The complex is set to include a total of nine buildings. Six residential, one for office suites, a hotel and a multistorey car park. As of February 2023, four of the residential buildings, the car park and the office building are completed. In 2021, a boulevard was built across the complex area and was set to become part of the main circulation arteries of the town.

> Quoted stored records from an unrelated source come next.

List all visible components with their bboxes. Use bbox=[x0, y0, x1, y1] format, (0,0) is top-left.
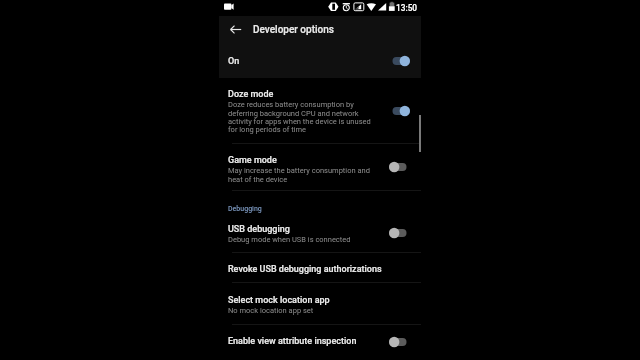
staticText: Debug mode when USB is connected bbox=[228, 235, 351, 244]
staticText: On bbox=[228, 56, 240, 67]
button[interactable]: Toggle bbox=[389, 161, 410, 173]
staticText: Developer options bbox=[253, 24, 334, 36]
staticText: Doze mode bbox=[228, 89, 274, 100]
staticText: 13:50 bbox=[396, 3, 418, 13]
staticText: Debugging bbox=[228, 205, 262, 213]
button[interactable]: Toggle bbox=[389, 227, 410, 239]
button[interactable]: Toggle bbox=[389, 55, 410, 67]
button[interactable]: Enable view attribute inspection bbox=[219, 325, 421, 359]
button[interactable]: Toggle bbox=[389, 336, 410, 348]
button[interactable]: Game mode bbox=[219, 144, 421, 190]
staticText: USB debugging bbox=[228, 224, 290, 235]
staticText: May increase the battery consumption and… bbox=[228, 166, 376, 183]
button[interactable]: Revoke USB debugging authorizations bbox=[219, 253, 421, 282]
button[interactable]: Back bbox=[219, 16, 253, 44]
staticText: Select mock location app bbox=[228, 295, 330, 306]
staticText: No mock location app set bbox=[228, 306, 314, 315]
button[interactable]: USB debugging bbox=[219, 214, 421, 252]
staticText: Enable view attribute inspection bbox=[228, 336, 357, 347]
staticText: Doze reduces battery consumption by defe… bbox=[228, 100, 376, 133]
staticText: Revoke USB debugging authorizations bbox=[228, 264, 382, 275]
button[interactable]: Doze mode bbox=[219, 79, 421, 143]
button[interactable]: Toggle bbox=[389, 105, 410, 117]
button[interactable]: On bbox=[219, 44, 421, 78]
button[interactable]: Select mock location app bbox=[219, 283, 421, 324]
staticText: Game mode bbox=[228, 155, 277, 166]
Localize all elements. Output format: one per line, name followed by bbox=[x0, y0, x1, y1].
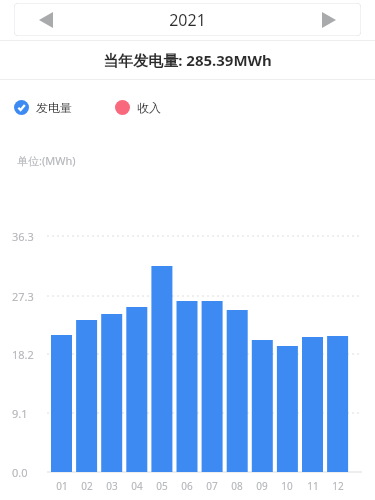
staticText: 04 bbox=[131, 479, 143, 493]
button[interactable]: Next year bbox=[307, 3, 351, 36]
staticText: 36.3 bbox=[12, 229, 34, 244]
staticText: 10 bbox=[281, 479, 293, 493]
staticText: 当年发电量: 285.39MWh bbox=[103, 50, 272, 70]
staticText: 发电量 bbox=[36, 100, 72, 115]
button[interactable]: 收入 bbox=[115, 96, 161, 118]
staticText: 05 bbox=[156, 479, 168, 493]
staticText: 01 bbox=[56, 479, 68, 493]
staticText: 2021 bbox=[169, 9, 206, 31]
staticText: 单位:(MWh) bbox=[17, 153, 76, 168]
staticText: 03 bbox=[106, 479, 118, 493]
staticText: 27.3 bbox=[12, 289, 34, 304]
staticText: 08 bbox=[231, 479, 243, 493]
staticText: 06 bbox=[181, 479, 193, 493]
staticText: 12 bbox=[332, 479, 344, 493]
button[interactable]: 发电量 bbox=[14, 96, 72, 118]
button[interactable]: Previous year bbox=[24, 3, 68, 36]
staticText: 11 bbox=[307, 479, 319, 493]
staticText: 09 bbox=[256, 479, 268, 493]
staticText: 07 bbox=[206, 479, 218, 493]
staticText: 02 bbox=[81, 479, 93, 493]
staticText: 18.2 bbox=[12, 347, 34, 362]
staticText: 收入 bbox=[137, 100, 161, 115]
staticText: 9.1 bbox=[12, 406, 28, 421]
staticText: 0.0 bbox=[12, 465, 28, 480]
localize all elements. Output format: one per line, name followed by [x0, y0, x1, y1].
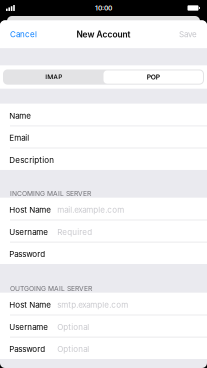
staticText: Required	[57, 227, 92, 237]
button[interactable]: Save	[173, 20, 207, 48]
staticText: Password	[9, 344, 45, 354]
staticText: Description	[9, 155, 54, 165]
staticText: INCOMING MAIL SERVER	[10, 190, 91, 198]
button[interactable]: Password	[0, 242, 207, 264]
staticText: Username	[9, 227, 48, 237]
button[interactable]: Description	[0, 148, 207, 170]
button[interactable]: Username	[0, 220, 207, 242]
staticText: Host Name	[9, 205, 51, 215]
button[interactable]: Email	[0, 126, 207, 148]
staticText: Cancel	[10, 30, 37, 39]
button[interactable]: Name	[0, 104, 207, 126]
staticText: mail.example.com	[57, 205, 124, 215]
staticText: New Account	[76, 29, 130, 40]
staticText: Username	[9, 322, 48, 332]
staticText: Optional	[57, 344, 89, 354]
button[interactable]: IMAP	[4, 70, 104, 84]
staticText: Host Name	[9, 300, 51, 310]
staticText: smtp.example.com	[57, 300, 128, 310]
staticText: IMAP	[45, 73, 62, 81]
button[interactable]: Host Name	[0, 293, 207, 315]
button[interactable]: Password	[0, 337, 207, 359]
staticText: Password	[9, 249, 45, 259]
staticText: 10:00	[95, 4, 112, 12]
staticText: Save	[179, 30, 197, 39]
button[interactable]: Cancel	[0, 20, 43, 48]
staticText: OUTGOING MAIL SERVER	[10, 285, 92, 293]
staticText: Name	[9, 111, 31, 121]
staticText: POP	[147, 73, 160, 81]
staticText: Email	[9, 133, 29, 143]
button[interactable]: Username	[0, 315, 207, 337]
staticText: Optional	[57, 322, 89, 332]
button[interactable]: POP	[104, 70, 203, 84]
button[interactable]: Host Name	[0, 198, 207, 220]
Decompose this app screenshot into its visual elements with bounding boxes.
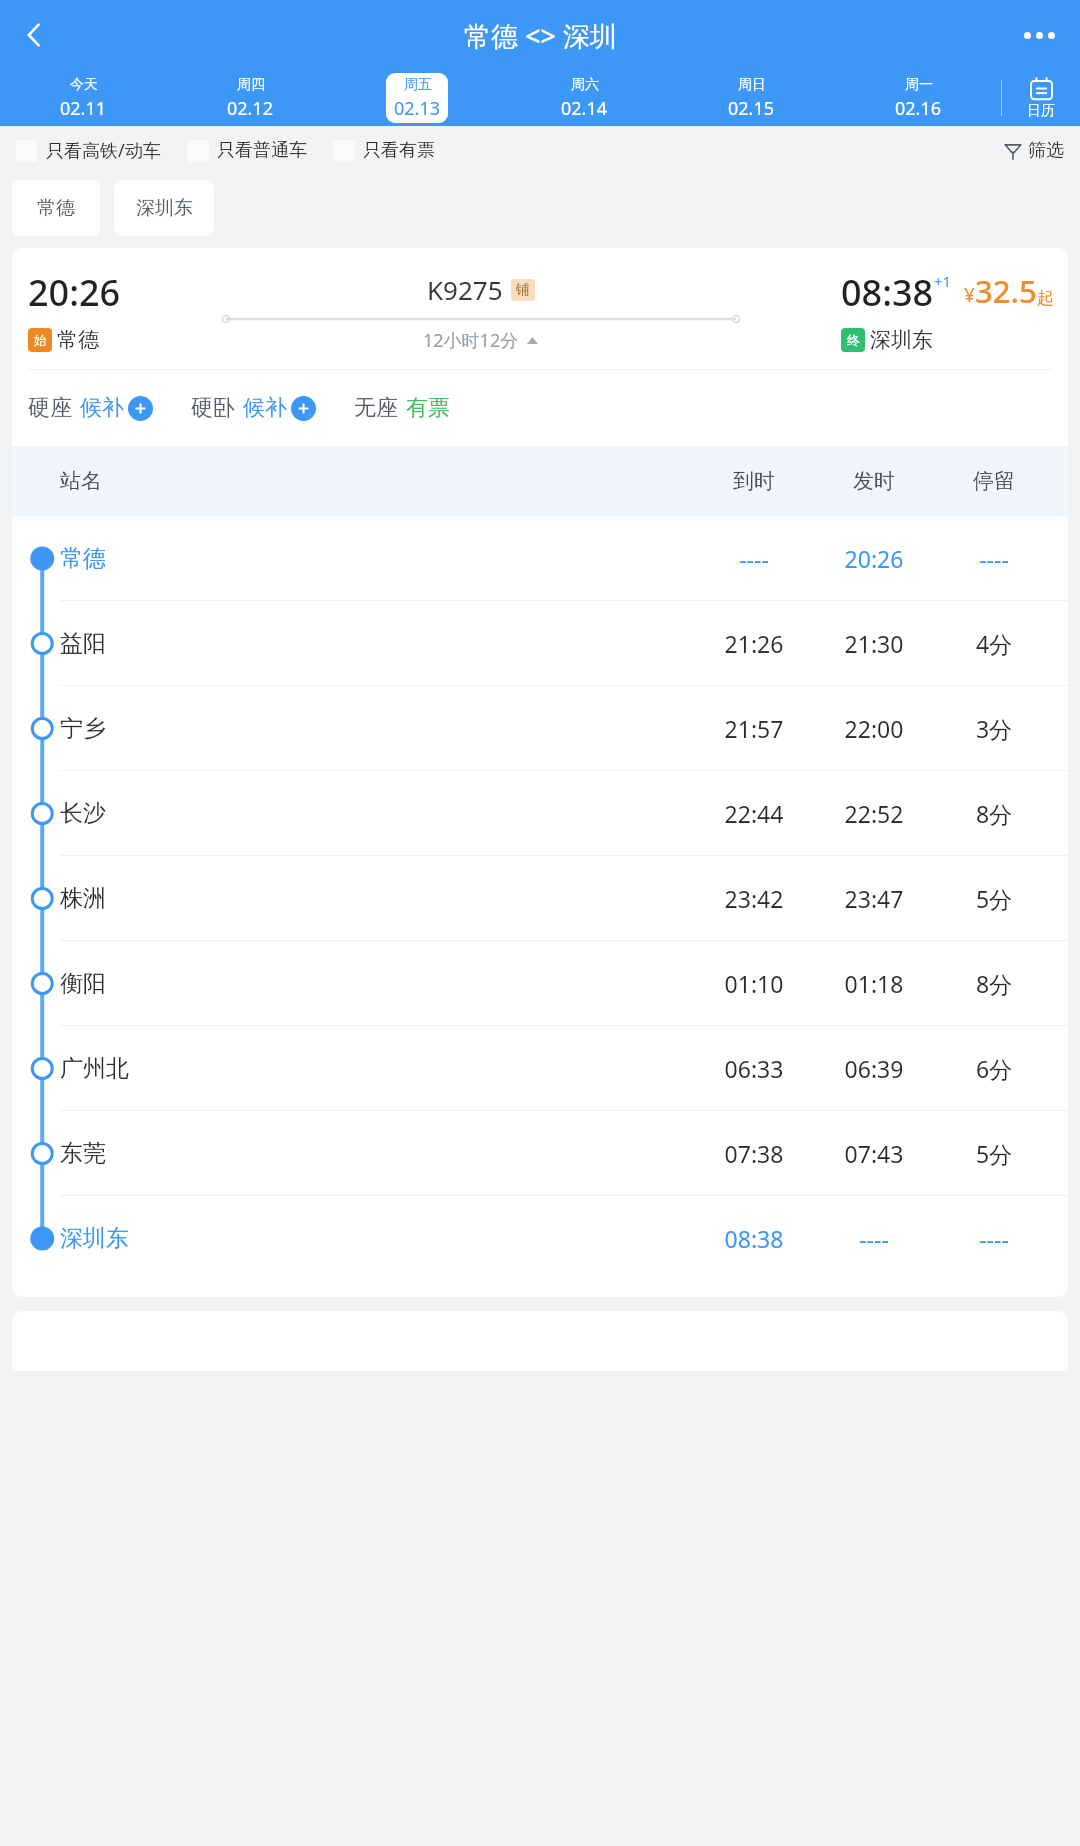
staticText: 8分 bbox=[934, 798, 1054, 829]
staticText: 06:39 bbox=[814, 1053, 934, 1084]
staticText: 常德 <> 深圳 bbox=[464, 17, 617, 54]
staticText: 硬卧 bbox=[191, 394, 235, 422]
staticText: 周五 bbox=[404, 76, 432, 94]
button[interactable]: 只看普通车 bbox=[187, 131, 307, 170]
staticText: 02.15 bbox=[728, 96, 775, 121]
staticText: 深圳东 bbox=[60, 1224, 210, 1253]
staticText: 今天 bbox=[70, 76, 98, 94]
button[interactable]: Calendar bbox=[1002, 70, 1080, 126]
staticText: 日历 bbox=[1027, 102, 1055, 120]
button[interactable]: 周一 bbox=[887, 73, 949, 123]
button[interactable]: 周四 bbox=[219, 73, 281, 123]
button[interactable]: 只看高铁/动车 bbox=[16, 130, 161, 171]
staticText: 23:42 bbox=[694, 883, 814, 914]
staticText: 02.11 bbox=[60, 96, 107, 121]
staticText: 常德 bbox=[37, 196, 75, 220]
staticText: 周日 bbox=[738, 76, 766, 94]
staticText: 深圳东 bbox=[870, 327, 933, 353]
button[interactable]: 硬卧 bbox=[191, 390, 316, 426]
button[interactable]: 周日 bbox=[720, 73, 782, 123]
staticText: 02.16 bbox=[895, 96, 942, 121]
staticText: 停留 bbox=[934, 468, 1054, 494]
staticText: 02.14 bbox=[561, 96, 608, 121]
staticText: 08:38 bbox=[694, 1223, 814, 1254]
staticText: K9275 bbox=[427, 272, 503, 307]
staticText: 02.13 bbox=[394, 96, 441, 121]
staticText: ---- bbox=[934, 1223, 1054, 1254]
staticText: 广州北 bbox=[60, 1054, 210, 1083]
staticText: 铺 bbox=[516, 281, 530, 299]
staticText: 深圳东 bbox=[136, 196, 193, 220]
staticText: 21:57 bbox=[694, 713, 814, 744]
staticText: 常德 bbox=[60, 544, 210, 573]
staticText: 20:26 bbox=[28, 268, 121, 317]
staticText: 4分 bbox=[934, 628, 1054, 659]
button[interactable]: 深圳东 bbox=[114, 180, 214, 236]
staticText: 起 bbox=[1037, 288, 1054, 309]
staticText: 硬座 bbox=[28, 394, 72, 422]
staticText: 有票 bbox=[406, 394, 450, 422]
button[interactable]: More options bbox=[1012, 8, 1066, 62]
button[interactable]: 筛选 bbox=[988, 131, 1080, 170]
staticText: 21:30 bbox=[814, 628, 934, 659]
staticText: 无座 bbox=[354, 394, 398, 422]
staticText: 07:38 bbox=[694, 1138, 814, 1169]
staticText: ---- bbox=[694, 543, 814, 574]
staticText: +1 bbox=[934, 271, 952, 291]
staticText: 02.12 bbox=[227, 96, 274, 121]
button[interactable]: 周六 bbox=[553, 73, 615, 123]
staticText: 候补 bbox=[80, 394, 124, 422]
staticText: 6分 bbox=[934, 1053, 1054, 1084]
staticText: 23:47 bbox=[814, 883, 934, 914]
button[interactable]: 今天 bbox=[52, 73, 114, 123]
staticText: 周一 bbox=[905, 76, 933, 94]
staticText: 3分 bbox=[934, 713, 1054, 744]
button[interactable]: 周五 bbox=[386, 73, 448, 123]
staticText: 21:26 bbox=[694, 628, 814, 659]
staticText: 宁乡 bbox=[60, 714, 210, 743]
staticText: 周四 bbox=[237, 76, 265, 94]
button[interactable]: 只看有票 bbox=[333, 131, 435, 170]
staticText: 只看有票 bbox=[363, 139, 435, 162]
staticText: 终 bbox=[847, 332, 860, 348]
button[interactable]: Back bbox=[8, 9, 60, 61]
staticText: 22:52 bbox=[814, 798, 934, 829]
button[interactable]: 硬座 bbox=[28, 390, 153, 426]
staticText: 20:26 bbox=[814, 543, 934, 574]
button[interactable]: 20:26 bbox=[12, 248, 1068, 1297]
staticText: 衡阳 bbox=[60, 969, 210, 998]
staticText: 东莞 bbox=[60, 1139, 210, 1168]
staticText: 07:43 bbox=[814, 1138, 934, 1169]
staticText: 益阳 bbox=[60, 629, 210, 658]
staticText: 候补 bbox=[243, 394, 287, 422]
staticText: ---- bbox=[814, 1223, 934, 1254]
staticText: 株洲 bbox=[60, 884, 210, 913]
staticText: 01:10 bbox=[694, 968, 814, 999]
staticText: 始 bbox=[34, 332, 47, 348]
staticText: 12小时12分 bbox=[423, 328, 519, 353]
staticText: 08:38 bbox=[841, 268, 934, 317]
staticText: 32.5 bbox=[975, 270, 1037, 312]
staticText: 01:18 bbox=[814, 968, 934, 999]
staticText: 8分 bbox=[934, 968, 1054, 999]
staticText: 22:44 bbox=[694, 798, 814, 829]
staticText: 发时 bbox=[814, 468, 934, 494]
staticText: 只看高铁/动车 bbox=[46, 138, 161, 163]
staticText: ---- bbox=[934, 543, 1054, 574]
staticText: ¥ bbox=[964, 282, 975, 308]
staticText: 06:33 bbox=[694, 1053, 814, 1084]
staticText: 只看普通车 bbox=[217, 139, 307, 162]
staticText: 周六 bbox=[571, 76, 599, 94]
staticText: 5分 bbox=[934, 1138, 1054, 1169]
staticText: 22:00 bbox=[814, 713, 934, 744]
staticText: 长沙 bbox=[60, 799, 210, 828]
button[interactable]: 常德 bbox=[12, 180, 100, 236]
staticText: 到时 bbox=[694, 468, 814, 494]
staticText: 5分 bbox=[934, 883, 1054, 914]
staticText: 筛选 bbox=[1028, 139, 1064, 162]
staticText: 站名 bbox=[60, 468, 210, 494]
staticText: 常德 bbox=[57, 327, 99, 353]
button[interactable]: 无座 bbox=[354, 390, 450, 426]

Beyond apartments and new generation offices, the complex provides a conference center and a hub-type co-working space. It serves a total of 2,000 parking spaces, a gym, spa, swimming pool and a park of over 7,500 square meters, with a running track. It will also provide the development of some playgrounds, will be served by an after-school, but also by several well-rated schools and kindergartens, located in the vicinity. The project is complemented by a supermarket, medical center, pharmacy, banks and other complementary commercial functions. Ultimately, the pedestrian area of the complex will offer restaurants, cafés, terraces and other spaces for socializing and relaxing.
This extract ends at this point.